About this task:
State how many lines in the entries below hold the word "персональных", with nothing besides the number.

Input for this task:
*-*-*
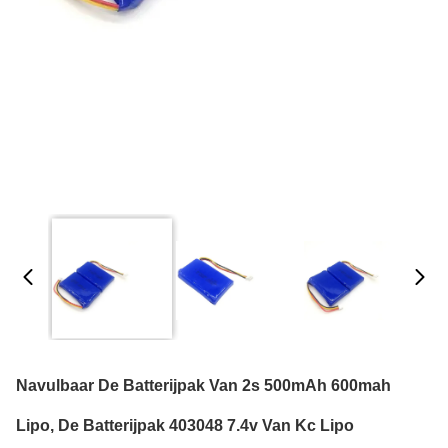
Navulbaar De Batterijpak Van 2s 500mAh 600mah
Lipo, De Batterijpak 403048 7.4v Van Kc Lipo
*-*-*
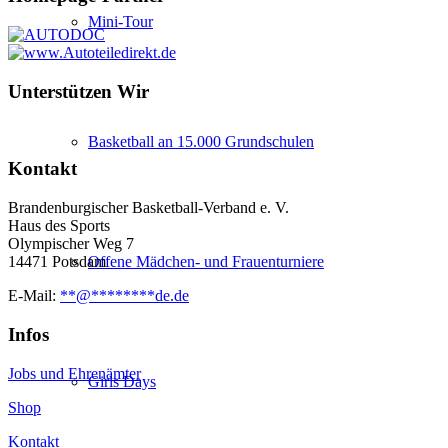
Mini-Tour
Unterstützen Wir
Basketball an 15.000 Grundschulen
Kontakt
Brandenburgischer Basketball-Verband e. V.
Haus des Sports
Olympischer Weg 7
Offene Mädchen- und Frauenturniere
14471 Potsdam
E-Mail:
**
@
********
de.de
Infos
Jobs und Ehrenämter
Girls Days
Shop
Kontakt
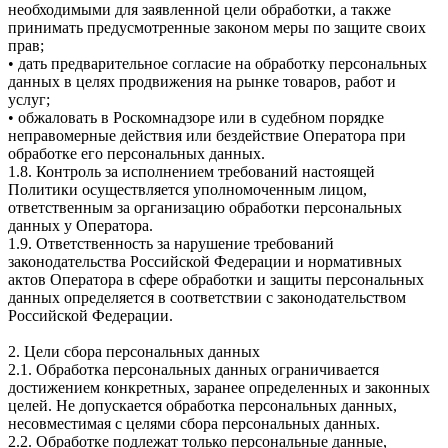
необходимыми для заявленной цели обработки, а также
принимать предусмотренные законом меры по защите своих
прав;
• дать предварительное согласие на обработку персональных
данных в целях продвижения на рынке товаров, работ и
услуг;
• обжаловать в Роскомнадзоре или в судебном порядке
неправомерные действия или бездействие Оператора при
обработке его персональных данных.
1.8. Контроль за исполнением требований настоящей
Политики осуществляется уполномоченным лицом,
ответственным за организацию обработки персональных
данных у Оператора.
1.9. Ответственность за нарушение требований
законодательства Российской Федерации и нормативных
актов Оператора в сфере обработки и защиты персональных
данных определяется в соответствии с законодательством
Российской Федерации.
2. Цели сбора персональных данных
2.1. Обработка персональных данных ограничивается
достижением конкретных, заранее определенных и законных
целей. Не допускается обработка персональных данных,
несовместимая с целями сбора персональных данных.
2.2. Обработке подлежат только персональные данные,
*-*-*
Written response:
8